Par une requête et un mémoire complémentaire, enregistrés les 3 novembre 2020 et 27 octobre 2021, l’association de protection des collines peypinoises, représentée par la SCP Logos, demande au tribunal :
1°) avant-dire droit, d’enjoindre à la commune de Peypin de communiquer la délibération n°24-2020 du 10 juillet 2020 et la convention de participation signée entre la commune et Mme de A ;
2°) d’annuler l’arrêté du 13 août 2019 par lequel le maire de Peypin a accordé un permis d’aménager à Mme de A ;
3°) de mettre à la charge solidaire de la commune de Peypin et tout autre succombant la somme de 3 000 euros en application des dispositions de l’article L. 761-1 du code de justice administrative.
Elle soutient que :
— sa requête est recevable ;
— le dossier de demande de permis d’aménager est incomplet en méconnaissance des articles R. 442-13 et R. 442-14 du code de l’urbanisme ;
— il est aussi incomplet en méconnaissance de l’article R. 442-6 du code de l’urbanisme ;
— l’arrêté attaqué est entaché d’un vice de procédure en ce que l’avis conforme du préfet n’a pas été recueilli en méconnaissance des dispositions de l’article L. 422-6 du code de l’urbanisme ;
— l’arrêté attaqué méconnaît les dispositions des articles L. 122-1 et R. 122-3 du code de l’environnement ;
— il méconnaît les dispositions de l’article L. 111-11 du code de l’urbanisme ;
— il méconnaît les dispositions de l’article L. 111-3 du code de l’urbanisme et le principe de constructibilité limitée qui s’impose en raison de l’absence de document d’urbanisme opposable ;
— il méconnaît les dispositions de l’article R. 111-5 du code de l’urbanisme.
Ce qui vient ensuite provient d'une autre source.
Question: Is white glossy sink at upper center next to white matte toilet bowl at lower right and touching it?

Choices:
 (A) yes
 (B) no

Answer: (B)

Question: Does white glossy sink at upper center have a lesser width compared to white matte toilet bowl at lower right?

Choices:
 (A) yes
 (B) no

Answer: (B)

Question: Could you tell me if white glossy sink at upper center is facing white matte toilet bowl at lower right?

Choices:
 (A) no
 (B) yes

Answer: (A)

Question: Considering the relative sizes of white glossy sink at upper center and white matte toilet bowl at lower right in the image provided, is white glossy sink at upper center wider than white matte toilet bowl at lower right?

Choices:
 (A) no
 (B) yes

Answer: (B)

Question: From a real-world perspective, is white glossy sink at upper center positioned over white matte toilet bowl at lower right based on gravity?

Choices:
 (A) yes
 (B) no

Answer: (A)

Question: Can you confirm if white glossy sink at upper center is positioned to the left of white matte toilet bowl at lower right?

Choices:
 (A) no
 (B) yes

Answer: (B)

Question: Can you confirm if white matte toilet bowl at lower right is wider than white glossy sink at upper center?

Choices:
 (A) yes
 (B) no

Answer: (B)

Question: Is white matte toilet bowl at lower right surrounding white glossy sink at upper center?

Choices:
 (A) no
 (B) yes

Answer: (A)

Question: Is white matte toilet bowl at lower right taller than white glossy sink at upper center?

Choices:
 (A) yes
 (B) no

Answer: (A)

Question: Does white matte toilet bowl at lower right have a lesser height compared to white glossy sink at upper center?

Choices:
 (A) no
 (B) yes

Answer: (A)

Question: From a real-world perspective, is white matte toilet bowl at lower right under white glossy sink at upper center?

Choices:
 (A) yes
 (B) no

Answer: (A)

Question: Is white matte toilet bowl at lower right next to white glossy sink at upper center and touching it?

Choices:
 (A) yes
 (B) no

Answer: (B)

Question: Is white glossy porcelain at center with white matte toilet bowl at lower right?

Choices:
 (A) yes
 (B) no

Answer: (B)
Par des mémoires en défense enregistrés les 5 mai 2021, 13 avril 2022 et 26 septembre 2024 ainsi que des mémoires en demande reconventionnelle des 13 avril 2022 et 26 septembre 2024, Mme D B de A, représentée par Me Blanchard, conclut au rejet de la requête, à ce qu’il soit mis à la charge de l’association requérante la somme de 5 000 euros au titre de l’article L. 761-1 du code de justice administrative et à ce que l’association requérante soit condamnée à lui verser la somme de 117 728, 49 euros, avec intérêt au taux légal et capitalisation, au titre de l’article L. 600-7 du code de l’urbanisme.
Elle soutient que :
— la requête est tardive en application de l’article R. 600-2 du code de l’urbanisme ;
— la requête est irrecevable, faute pour l’association requérante d’avoir présenté ses conclusions en annulation dans le cadre de l’instance n°1807076 en cours d’instruction devant le tribunal, en application des dispositions de l’article L.600-5-2 du code de l’urbanisme ;
— les moyens soulevés par l’association requérante ne sont pas fondés.
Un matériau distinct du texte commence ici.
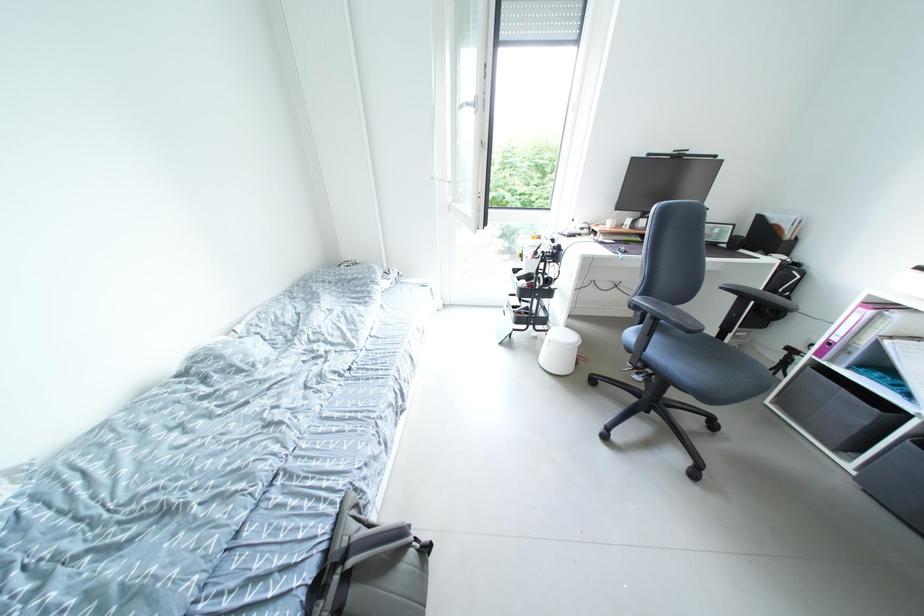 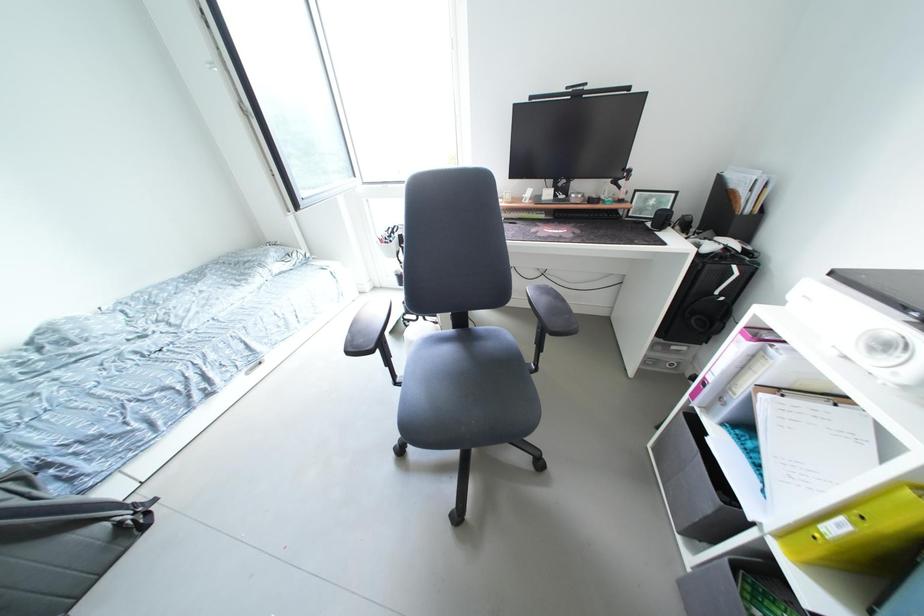 Question: What movement of the cameraman would produce the second image?

Choices:
 (A) Left
 (B) Right
 (C) Forward
 (D) Backward

Answer: (B)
Par un mémoire en défense enregistré le 21 septembre 2021, la commune de Peypin et Mme C de A, représentés par Me Ladouari, concluent au rejet de la requête et demandent au tribunal de mettre à la charge de l’association requérante la somme, à leur verser à chacune, de 2 000 euros au titre de l’article L. 761-1 du code de justice administrative.
Elles soutiennent que :
— la requête est irrecevable, faute pour l’association requérante d’avoir présenté ses conclusions en annulation dans le cadre de l’instance n°1807076 en cours d’instruction devant le tribunal, en application des dispositions de l’article L.600-5-2 du code de l’urbanisme ;
— elle est tardive en application de l’article R.600-2 du code de l’urbanisme et, en outre, en raison de la connaissance acquise que la requérante avait de l’arrêté en litige ;
— elle est irrecevable, en raison de l’absence d’intérêt à agir de l’association au regard de son objet social ;
— elle est irrecevable en raison du défaut d’intérêt légitime de l’association ;
— elle est irrecevable en défaut du défaut de capacité à agir de son représentant, le conseil d’administration l’ayant mandaté n’étant pas régulièrement composé ;
— les moyens soulevés par l’association requérante ne sont pas fondés.
Par un mémoire en intervention volontaire, enregistré le 29 octobre 2021, l’association France Nature Environnement Bouches-du-Rhône, représentée par la SCP Logos, demande au tribunal d’annuler l’arrêté en litige et de mettre à la charge solidaire de la commune de Peypin et de Mme de A la somme de 500 euros en application de l’article L.761-1 du code de justice administrative.
Par ordonnance du 2 décembre 2024 a été prononcée la clôture immédiate de l’instruction en application des articles R.611-11-1 et R. 613-1 du code de justice administrative.
Vu les autres pièces du dossier.
Vu :
— le code de l’urbanisme ;
— le code de justice administrative.
Les parties ont été régulièrement averties du jour de l’audience.
Ont été entendus au cours de l’audience publique :
— le rapport de Mme Fayard, rapporteure,
— les conclusions de M. Trébuchet, rapporteur public,
— et les observations de Me Mehaute, représentant l’association requérante, et de Me Daïmallah, représentant Mme de A.
Considérant ce qui suit :
1. Par un arrêté du 13 août 2019, le maire de la commune de Peypin a délivré à Mme D B de A un permis d’aménager neuf lots à bâtir sur un terrain situé sur la parcelle cadastrée section Aw n°195. L’association de protection des collines peypinoises en demande l’annulation au tribunal.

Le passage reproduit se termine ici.